MATERIAL SUPPLIED
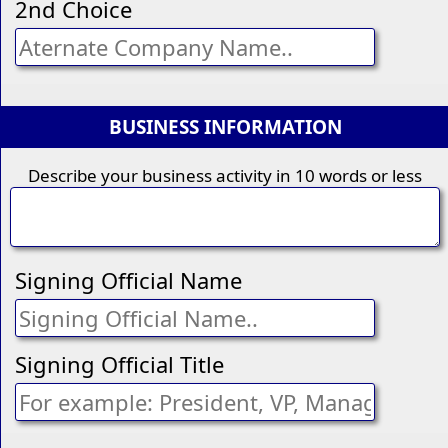
2nd Choice
BUSINESS INFORMATION
Describe your business activity in 10 words or less
Signing Official Name
Signing Official Title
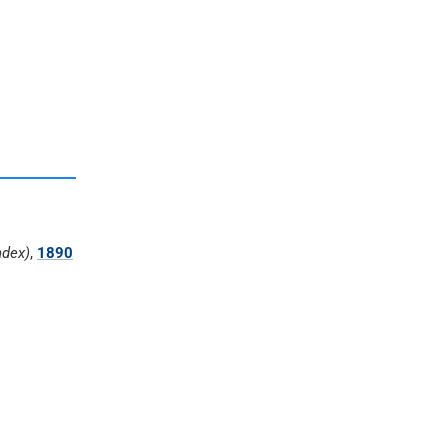
ndex)
,
1890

REQUIRED ACTION
Leave the pictures out, and retype exactly the lines from the one containing "Describe your business" through the last line of the entries above, both included.

WRITTEN REPLY
Describe your business activity in 10 words or less
Signing Official Name
Signing Official Title
ndex)
,
1890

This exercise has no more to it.